### MATERIAL FOR THIS EXERCISE

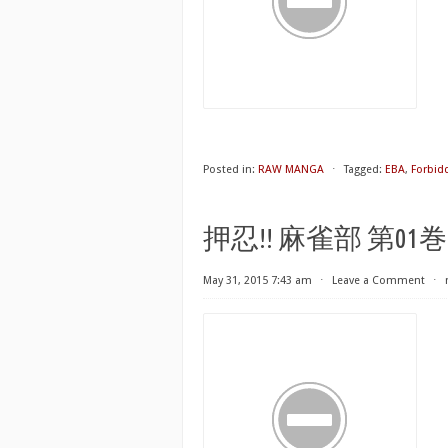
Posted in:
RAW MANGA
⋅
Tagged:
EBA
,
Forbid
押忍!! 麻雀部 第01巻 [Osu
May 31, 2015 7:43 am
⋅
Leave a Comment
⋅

### YOUR OBJECTIVE
The data above must be copied exactly. Leave out the pictures.

### PROBLEM SOLUTION
Posted in:
RAW MANGA
⋅
Tagged:
EBA
,
Forbid
押忍!! 麻雀部 第01巻 [Osu
May 31, 2015 7:43 am
⋅
Leave a Comment
⋅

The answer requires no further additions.